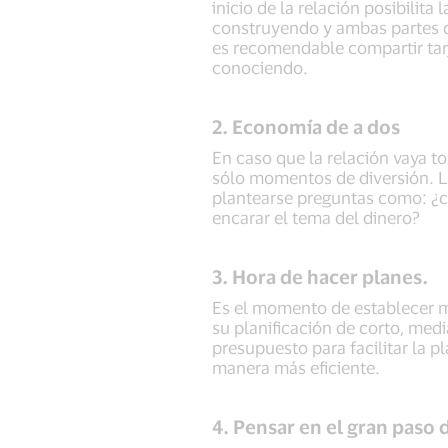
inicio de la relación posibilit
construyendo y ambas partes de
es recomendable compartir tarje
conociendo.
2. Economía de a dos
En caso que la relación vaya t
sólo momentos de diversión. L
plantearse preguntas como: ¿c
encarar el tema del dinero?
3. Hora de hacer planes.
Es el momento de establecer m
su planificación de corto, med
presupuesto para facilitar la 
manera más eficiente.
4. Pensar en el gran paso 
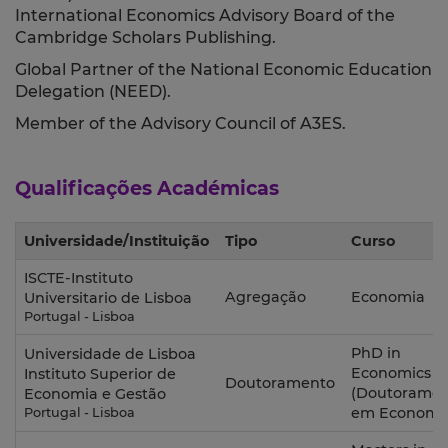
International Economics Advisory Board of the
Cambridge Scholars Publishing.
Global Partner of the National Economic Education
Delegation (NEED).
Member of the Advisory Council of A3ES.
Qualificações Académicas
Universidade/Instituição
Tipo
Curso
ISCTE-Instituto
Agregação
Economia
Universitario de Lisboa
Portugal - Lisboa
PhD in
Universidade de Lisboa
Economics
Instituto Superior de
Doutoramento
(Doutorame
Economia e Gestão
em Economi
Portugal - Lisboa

===

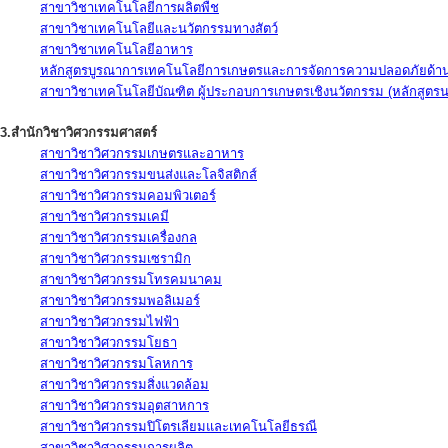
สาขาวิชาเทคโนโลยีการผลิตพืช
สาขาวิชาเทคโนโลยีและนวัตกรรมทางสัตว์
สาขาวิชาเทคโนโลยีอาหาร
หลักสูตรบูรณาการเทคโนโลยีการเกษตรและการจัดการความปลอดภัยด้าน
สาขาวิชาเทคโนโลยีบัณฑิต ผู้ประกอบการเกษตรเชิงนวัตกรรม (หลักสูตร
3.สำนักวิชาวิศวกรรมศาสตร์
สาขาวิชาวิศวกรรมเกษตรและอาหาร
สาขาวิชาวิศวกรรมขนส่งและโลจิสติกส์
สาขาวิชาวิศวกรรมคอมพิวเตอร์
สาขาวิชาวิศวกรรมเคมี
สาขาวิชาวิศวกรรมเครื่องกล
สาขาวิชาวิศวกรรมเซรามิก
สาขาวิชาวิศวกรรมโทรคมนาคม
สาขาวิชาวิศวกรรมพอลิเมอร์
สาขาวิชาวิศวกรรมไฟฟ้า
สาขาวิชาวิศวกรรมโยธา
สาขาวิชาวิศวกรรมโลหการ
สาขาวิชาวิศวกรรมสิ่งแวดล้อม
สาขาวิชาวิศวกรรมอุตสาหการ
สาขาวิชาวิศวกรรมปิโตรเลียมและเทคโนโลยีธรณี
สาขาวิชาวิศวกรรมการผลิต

===

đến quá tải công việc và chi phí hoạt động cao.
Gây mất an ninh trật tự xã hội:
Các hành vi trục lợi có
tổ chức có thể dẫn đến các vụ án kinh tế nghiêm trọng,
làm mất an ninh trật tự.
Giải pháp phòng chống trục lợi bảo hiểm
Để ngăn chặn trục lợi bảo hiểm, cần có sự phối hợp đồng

===

### EXERCISE INSTRUCTIONS
The response should be the listing above, limited to the lines between the one holding "หลักสูตรบูรณาก" and the one holding "สาขาวิชาวิศวกรรมอุตสาหการ", inclusive, reproduced exactly.

### SOLUTION TO THIS PROBLEM
หลักสูตรบูรณาการเทคโนโลยีการเกษตรและการจัดการความปลอดภัยด้าน
สาขาวิชาเทคโนโลยีบัณฑิต ผู้ประกอบการเกษตรเชิงนวัตกรรม (หลักสูตร
3.สำนักวิชาวิศวกรรมศาสตร์
สาขาวิชาวิศวกรรมเกษตรและอาหาร
สาขาวิชาวิศวกรรมขนส่งและโลจิสติกส์
สาขาวิชาวิศวกรรมคอมพิวเตอร์
สาขาวิชาวิศวกรรมเคมี
สาขาวิชาวิศวกรรมเครื่องกล
สาขาวิชาวิศวกรรมเซรามิก
สาขาวิชาวิศวกรรมโทรคมนาคม
สาขาวิชาวิศวกรรมพอลิเมอร์
สาขาวิชาวิศวกรรมไฟฟ้า
สาขาวิชาวิศวกรรมโยธา
สาขาวิชาวิศวกรรมโลหการ
สาขาวิชาวิศวกรรมสิ่งแวดล้อม
สาขาวิชาวิศวกรรมอุตสาหการ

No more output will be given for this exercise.